Reaching a maximum length of 19 centimeters (7.4 inches), the banded pipefish matures into a very beautiful creature. Long and slender, it very closely resembles a straightened-out seahorse. Its base color is cream or off-white. Dark, reddish-brown bands ring the animal from head to tail. The tail is mostly covered by a bright red blotch. The blotch is outlined in white, and may additionally have a white spot in the center. Though its color pattern may appear to be somewhat gaudish, some suggest that it actually serves to camouflage the animal in its natural weedy habitat.
This species has much to offer the marine aquarist. Aside from being extraordinarily attractive in shape in coloration, it is quite peaceful. This mild-mannered—even sociable—animal can be kept in pairs or groups. It gets along well with similarly sedate fishes such as dragonets and seahorses. Provided that they are not aggressively territorial, certain gobies and blennies can likewise be excellent tankmates. Pipefish should not, however, be kept with stinging anemones and pinchy crabs.

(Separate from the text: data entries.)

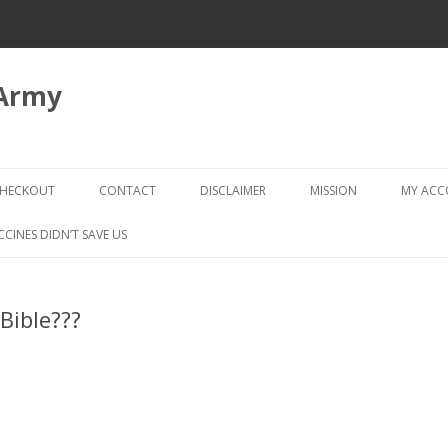
 Army
Skip
to
HECKOUT
CONTACT
DISCLAIMER
MISSION
MY AC
content
CHECKOUT → REVIEW ORDER
CCINES DIDN’T SAVE US
Bible???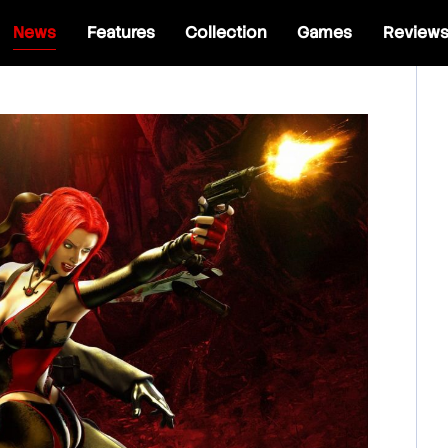
News
Features
Collection
Games
Review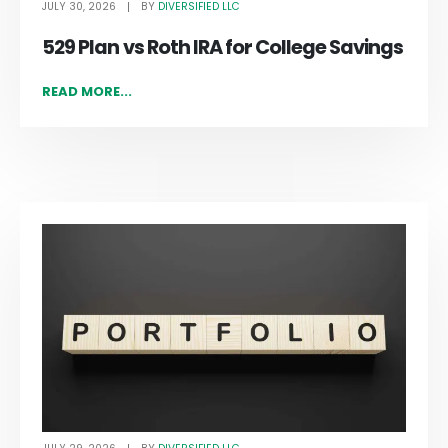
JULY 30, 2026
DIVERSIFIED LLC
BY
529 Plan vs Roth IRA for College Savings
READ MORE...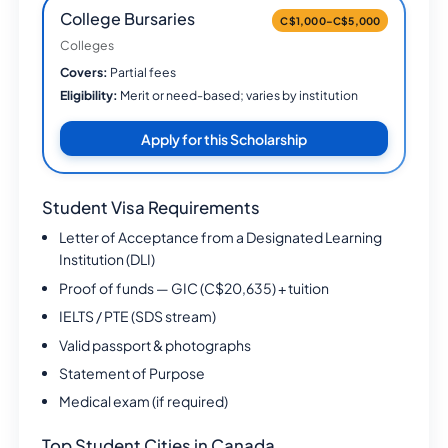
College Bursaries
C$1,000–C$5,000
Colleges
Covers:
Partial fees
Eligibility:
Merit or need-based; varies by institution
Apply for this Scholarship
Student Visa Requirements
Letter of Acceptance from a Designated Learning
Institution (DLI)
Proof of funds — GIC (C$20,635) + tuition
IELTS / PTE (SDS stream)
Valid passport & photographs
Statement of Purpose
Medical exam (if required)
Top Student Cities in Canada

The aquarium environment for a banded pipefish should be less like an exposed reef and more like a lagoon. While they are stronger swimmers than seahorses, they prefer weaker water currents. They like cover from macroalgae, where they will spend much of time foraging for pods. If rocky materials are included in the aquascape, a sheltered cave will be greatly appreciated.

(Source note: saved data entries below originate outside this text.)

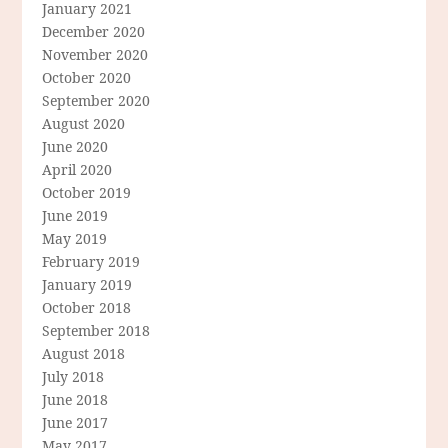
January 2021
December 2020
November 2020
October 2020
September 2020
August 2020
June 2020
April 2020
October 2019
June 2019
May 2019
February 2019
January 2019
October 2018
September 2018
August 2018
July 2018
June 2018
June 2017
May 2017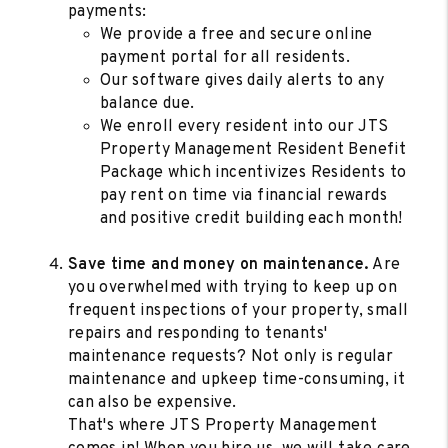
payments:
We provide a free and secure online
payment portal for all residents.
Our software gives daily alerts to any
balance due.
We enroll every resident into our JTS
Property Management Resident Benefit
Package which incentivizes Residents to
pay rent on time via financial rewards
and positive credit building each month!
Save time and money on maintenance.
Are
you overwhelmed with trying to keep up on
frequent inspections of your property, small
repairs and responding to tenants'
maintenance requests? Not only is regular
maintenance and upkeep time-consuming, it
can also be expensive.
That's where JTS Property Management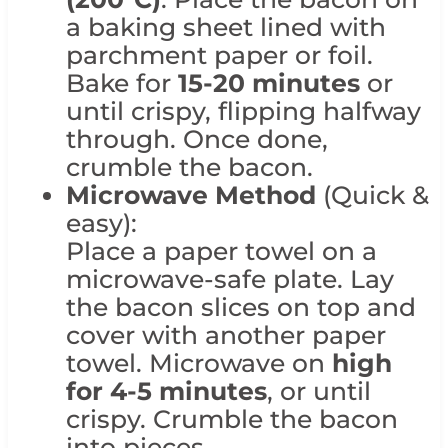
a baking sheet lined with
parchment paper or foil.
Bake for
15-20 minutes
or
until crispy, flipping halfway
through. Once done,
crumble the bacon.
Microwave Method
(Quick &
easy):
Place a paper towel on a
microwave-safe plate. Lay
the bacon slices on top and
cover with another paper
towel. Microwave on
high
for 4-5 minutes
, or until
crispy. Crumble the bacon
into pieces.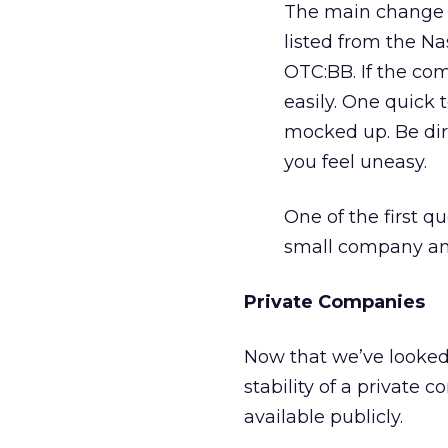
The main change 
listed from the Na
OTC:BB. If the com
easily. One quick te
mocked up. Be dire
you feel uneasy.
One of the first que
small company and 
Private Companies
Now that we’ve looked
stability of a private c
available publicly.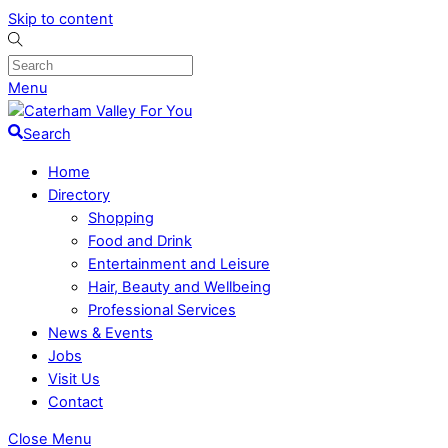
Skip to content
Menu
Search
Home
Directory
Shopping
Food and Drink
Entertainment and Leisure
Hair, Beauty and Wellbeing
Professional Services
News & Events
Jobs
Visit Us
Contact
Close Menu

Foods and feeding are undoubtedly the most critical aspect of this animal’s husbandry. Their guts and feeding behaviors are adapted to the lifestyle of a constant nibbler; thus, an ample and appropriate food source should be available to them throughout the entire day. Tisbe, Tigriopus and Apocyclops copepods have all been recommended as a food for this species. Products that contain all three of these pods, such as 5280 Pods, will provide complete nutrition and a wide range of feeding opportunities; this live product can be added as needed to establish and maintain high pod densities. Live brine shrimp products such as Nano Brine can be used on occasion as a supplement to beef up the animal. Live phytoplankton products such as OceanMagik can be used to nutritionally enrich both the pods and the brine shrimp; it may be added directly to the tank for enrichment of the pods, whereas brine shrimp can be enriched in a separate container just prior to use.
With the right diet, environment and tankmates, a banded pipefish can be enjoyed by its keeper for several years. Really, there are few fish species that are so perfectly suited for a serene, slow-paced, soothing marine aquarium display.